Re: [modwsgi] Django, python, mod_wsgi and Apache worker

Graham Dumpleton Fri, 05 Oct 2012 03:43:18 -0700

Sorry for the slow reply. Been trying to catch up with stuff after my
extended holiday and the reply to this is going to be a bit involved.


First thing want to comment on is:

> Here's my apache config, running worker mpm.
>
> StartServers        10
> MaxClients         400
> MinSpareThreads     25
> MaxSpareThreads     75
> ThreadsPerChild     25
> MaxRequestsPerChild  0
>
> I started out with the defaults (StatServers=2 and MaxClients=150) but our 
> site slowed way down under minimal load. I'm guessing it took a long time to 
> spin up servers as requests came in. We're serving 90% of our media from s3. 
> The other 10% are served through Apache on our https pages or someone 
> pointing lazily to our local server. At nominal load, 15 worker processes end 
> up being created, so I'm thinking I should probably just set StartServers=15? 
> With this configuration I'm assuming I have 15 worker processes running 
> (which I can confirm with NewRelic) with 25 threads each (which I don't know 
> how to confirm, guessing 400/15).

Since you are using daemon mode of mod_wsgi there are a few things
wrong about what you are saying here.

In daemon mode, your WSGI application is going to be running in a
separate set of processes. The settings above pertain to the Apache
child worker processes and not the daemon process which the WSGI
application is running in. The Apache child worker processes, in the
case of when daemon mode is used, are only going to serve the purpose
of proxying the web requests to the separate daemon mode processes in
which the WSGI application is actually running. The forking of
additional Apache child worker process should be fast because no
application needs to be loaded, although because of the way works out
whether to create more processes, can be slightly delayed, but not if
load is minimal.

As to New Relic confirming number of processes, what you are saying
can't be right there either, as the New Relic Python agent will be
running in the daemon processes along with your WSGI application,
again separate to the Apache child worker processes that the above
directives control. The number of instances you see reporting under
New Relic is going to be dictated by the processes option to
WSGIDaemonProcess directives.

For the specific values you have changed to using for the directives
above there are also some problems. You at least didn't break one of
the major rules, which is that MinSpareThreads and MaxSpareThreads
should be a multiple of ThreadsPerChild, but there is one issue.
Whether you are hit by this issue does though depend a bit on the load
on your server at time Apache is started/restarted.

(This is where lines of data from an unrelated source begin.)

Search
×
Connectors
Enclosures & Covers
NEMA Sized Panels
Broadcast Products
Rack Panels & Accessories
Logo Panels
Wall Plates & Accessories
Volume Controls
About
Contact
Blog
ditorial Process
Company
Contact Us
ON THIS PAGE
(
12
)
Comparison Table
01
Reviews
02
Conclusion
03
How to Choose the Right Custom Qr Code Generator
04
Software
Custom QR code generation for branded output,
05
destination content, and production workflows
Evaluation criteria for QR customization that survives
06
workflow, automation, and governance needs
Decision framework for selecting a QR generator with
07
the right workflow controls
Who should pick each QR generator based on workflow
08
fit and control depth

To try and illustrate, see the charts at:

https://skitch.com/grahamdumpleton/es5mq/figure-1

In available processes, you can see how a StartServers value of 10
results in 10 processes being created initially.

This value for StartServers is potentially in conflict however with
MaxSpareThreads though. If you had no load at all on your server, when
the process maintenance cycle of Apache starts up, the 10 processes
represent 250 threads, which is greater than the 75 maximum allowed
for spare threads.

As a result, Apache will start killing off the processes at a rate of
1 per second. Only stopping when it reaches 3 processes.

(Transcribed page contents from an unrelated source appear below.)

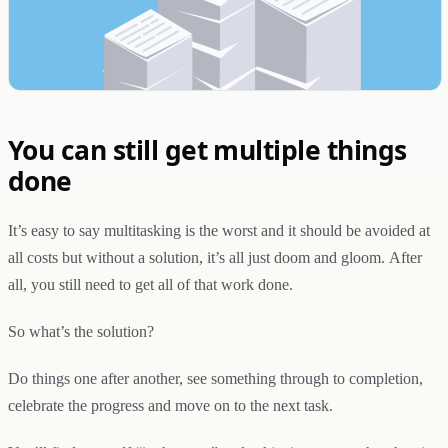
You can still get multiple things
done
It’s easy to say multitasking is the worst and it should be avoided at
all costs but without a solution, it’s all just doom and gloom. After
all, you still need to get all of that work done.
So what’s the solution?
Do things one after another, see something through to completion,
celebrate the progress and move on to the next task.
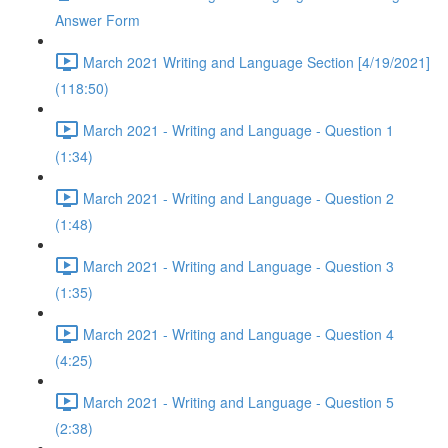
Answer Form
March 2021 Writing and Language Section [4/19/2021]
(118:50)
March 2021 - Writing and Language - Question 1
(1:34)
March 2021 - Writing and Language - Question 2
(1:48)
March 2021 - Writing and Language - Question 3
(1:35)
March 2021 - Writing and Language - Question 4
(4:25)
March 2021 - Writing and Language - Question 5
(2:38)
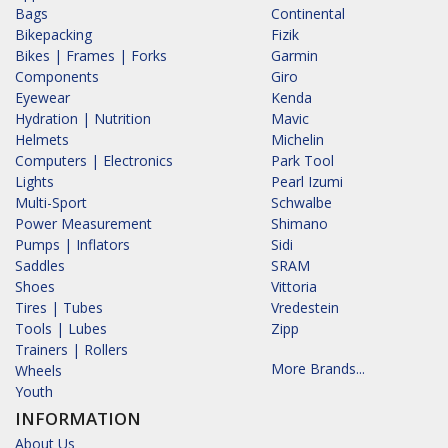
Bags
Continental
Bikepacking
Fizik
Bikes | Frames | Forks
Garmin
Components
Giro
Eyewear
Kenda
Hydration | Nutrition
Mavic
Helmets
Michelin
Computers | Electronics
Park Tool
Lights
Pearl Izumi
Multi-Sport
Schwalbe
Power Measurement
Shimano
Pumps | Inflators
Sidi
Saddles
SRAM
Shoes
Vittoria
Tires | Tubes
Vredestein
Tools | Lubes
Zipp
Trainers | Rollers
More Brands...
Wheels
Youth
INFORMATION
About Us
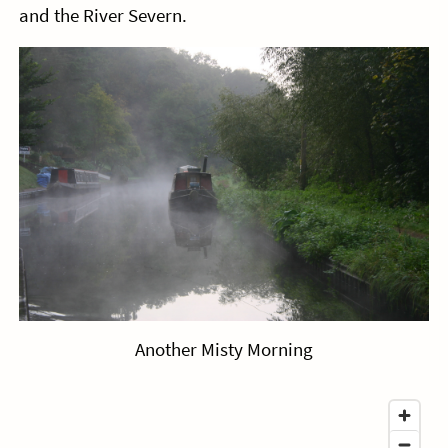
and the River Severn.
Another Misty Morning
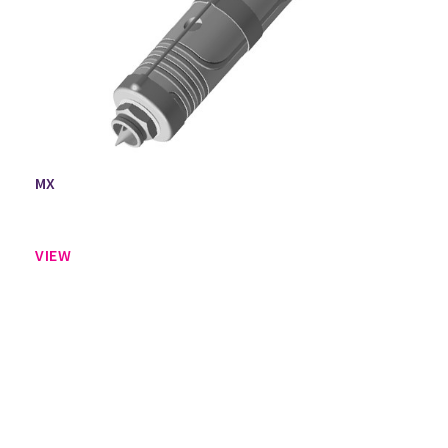
MX
VIEW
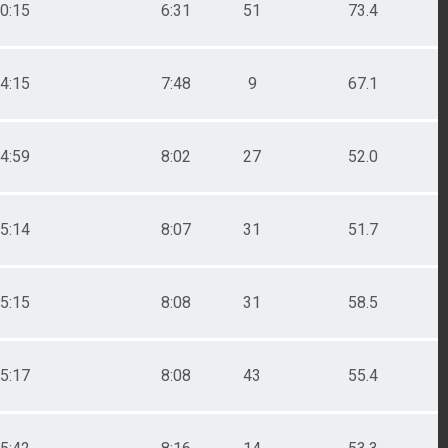
0:15
6:31
51
73.4
4:15
7:48
9
67.1
4:59
8:02
27
52.0
5:14
8:07
31
51.7
5:15
8:08
31
58.5
5:17
8:08
43
55.4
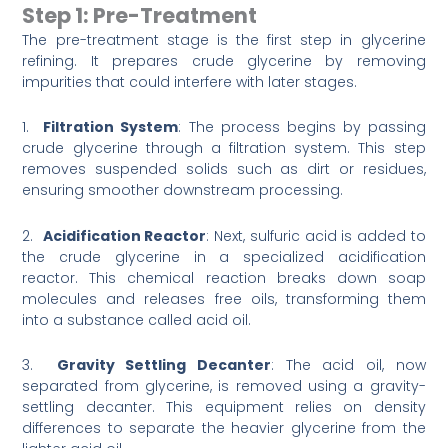
Step 1: Pre-Treatment
The pre-treatment stage is the first step in glycerine
refining. It prepares crude glycerine by removing
impurities that could interfere with later stages.
1.
Filtration System
: The process begins by passing
crude glycerine through a filtration system. This step
removes suspended solids such as dirt or residues,
ensuring smoother downstream processing.
2.
Acidification Reactor
: Next, sulfuric acid is added to
the crude glycerine in a specialized acidification
reactor. This chemical reaction breaks down soap
molecules and releases free oils, transforming them
into a substance called acid oil.
3.
Gravity Settling Decanter
: The acid oil, now
separated from glycerine, is removed using a gravity-
settling decanter. This equipment relies on density
differences to separate the heavier glycerine from the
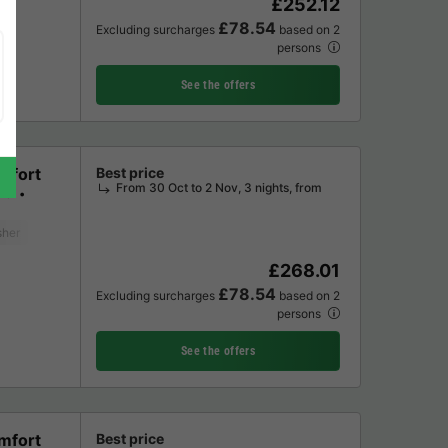
£252.12
£78.54
Excluding surcharges
based on 2
persons
See the offers
mfort
Best price
From 30 Oct to 2 Nov, 3 nights, from
ms
sher
Freezer
Fridge
Garden Lounge
Microwave
Oven
Televisi
£268.01
£78.54
Excluding surcharges
based on 2
persons
See the offers
mfort
Best price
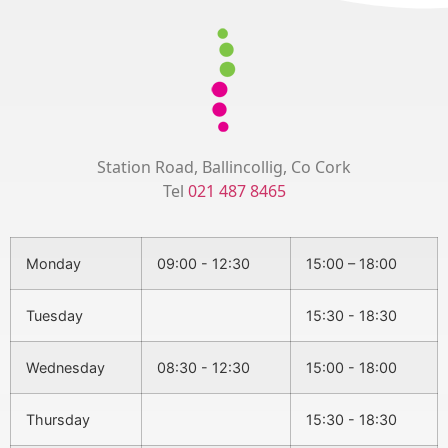
Station Road, Ballincollig, Co Cork
Tel
021 487 8465
Monday
09:00 - 12:30
15:00 – 18:00
Tuesday
15:30 - 18:30
Wednesday
08:30 - 12:30
15:00 - 18:00
Thursday
15:30 - 18:30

For a server that is typically only lightly loaded, this means you are
creating more processes than you need, which will very quickly be
killed off again.

When server load does increase, as indicated by the number of
concurrent requests, you can see how Apache will start to create more
processes. As load decreases, it will start killing off processes it
doesn't need. Eventually if you return to an idle state you will end
up back at 3 processes, corresponding to 75 maximum idle threads.

So you have a comparison, I will show you what you get for a couple of
other configurations.

StartServers          2
MaxClients          150
MinSpareThreads      25
MaxSpareThreads      75
ThreadsPerChild      25

This is the standard configuration supplied in extra/httpd-mpm.conf
for worker in an Apache Software Foundation distribution of Apache.
Although in the configuration file, for whatever reason that file
isn't included by default and so it isn't used. The result of it
however is:

https://skitch.com/grahamdumpleton/es5cr/figure-1

The configuration here is such that it starts a number of process
where the number of threads falls between minimum and maximum spare
threads. That way if no load the number of processes stays as it was
at startup and processes don't get killed off straight away.

If load increases and so the number of processes goes over what
corresponds to maximum spare threads, then when the load drops, it
will start to kill off the extra processes, but only to point of the
number of processes to make up that maximum spare threads.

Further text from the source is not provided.